Eliminate duplicate sequences:
- In the main MEGA window File → Open A File/Session… and open the edited.meg
- Click Distances à Compute Pairwise Distances… In the Analysis Preferences window, select Model/Method à N of differences and press Compute. Check that there are no 0.00 values.
- To trim the alignment (discard spurious sequence alignments and increment the phylogenetic signal to noise ratio), I follow two strategies: Gblocks (Castresana 2000) tool to trim nucleotide alignments by codon, and trimAl (Capella-Gutierrez et al., 2009) for amino acids alignment, using automated1 option
Gblocks namefile_nts_muscle.edited.fas \
-t=c \ # Type of sequence. p: protein; d: dna; c: codon.
-b2=<50%+1> \ # Minimum Number Of Sequences For A Flank Position
-b4=5 \ # Minimum Length Of A Block.

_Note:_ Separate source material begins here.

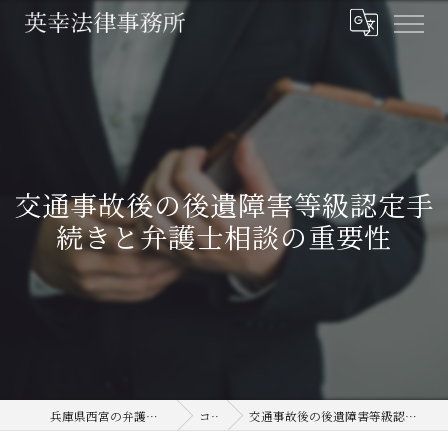
交通事故後の後遺障害等級認定手
続きと弁護士相談の重要性
兵庫県西宮の弁護士なら英幸法律事務所
コラム
交通事故後の後遺障害等級認定手続きと弁護士相談の重要性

Any integer ≥ 2
-b5=h # Allowed Gap Positions. n: none; h: with half; a: all
NOTE: according to the Gblocks server (http://molevol.cmima.csic.es/castresana/Gblocks_server.html), a less stringent selection consists of: -b2 should be 50% of sequences + 1, -b4=5 and –b5=h.
trimal -in namefile_prot_muscle.edited.fas \
-out namefile_prot_muscle.edited.trimal.fas \
-htmlout namefile_prot_muscle.edited.trimal.html -automated1
- Format trimmed fasta alignments into nexus file for MrBayes, using readAl, from the trimAl package
readal -in namefile_nts_muscle.edited.fas-gb –out namefile_nts_muscle.edited.gb.nxs -nexus
PHYLOGENETIC TREE CONSTRUCTION
[Newick tree file: “Hox4_nts_withLamprey_muscle.edited.gb.nwk”, obtained using ML in MEGA6 without bootstrapping]
[tree user = (tree);]
log start replace filename = Hox1_nts_withLamprey_muscle.gb.bay.log;
set autoclose = no nowarn=no;
charset 1st_pos = 1-.\3;
charset 2nd_pos = 2-.\3;
charset 3rd_pos = 3-.\3;
partition by_codon = 3:1st_pos,2nd_pos,3rd_pos;
set partition = by_codon;
lset applyto = (all) nst=6 rates = invgamma;
prset applyto = (all); [For JC add option statefreqpr = fixed(equal]
unlink revmat=(all) shape=(all) pinvar=(all) statefreq=(all) tratio= (all);
[startvals tau = user V = user;]
mcmc ngen=4000000 printfreq=1000 samplefreq=100 nchains=4 temp=0.2 checkfreq = 50000 diagnfreq = 1000;
sumt relburnin = yes burninfrac = 0.25 contype = halfcompat conformat = simple;
sump relburnin = yes burninfrac = 0.25;
Capella-Gutierrez S, Silla-Martinez JM, and Gabaldon T. 2009. trimAl: a tool for automated alignment trimming in large-scale phylogenetic analyses. Bioinformatics 25:1972-1973.
Castresana, J. (2000). Selection of conserved blocks from multiple alignments for their use in phylogenetic analysis. Molecular Biology and Evolution 17, 540-552.
Edgar RC. 2004. MUSCLE: multiple sequence alignment with high accuracy and high throughput. Nucleic Acids Res 32:1792-1797.
Tamura K, Stecher G, Peterson D, Filipski A, and Kumar S (2013) MEGA6: Molecular Evolutionary Genetics Analysis Version 6.0. Molecular Biology and Evolution 30: 2725-2729.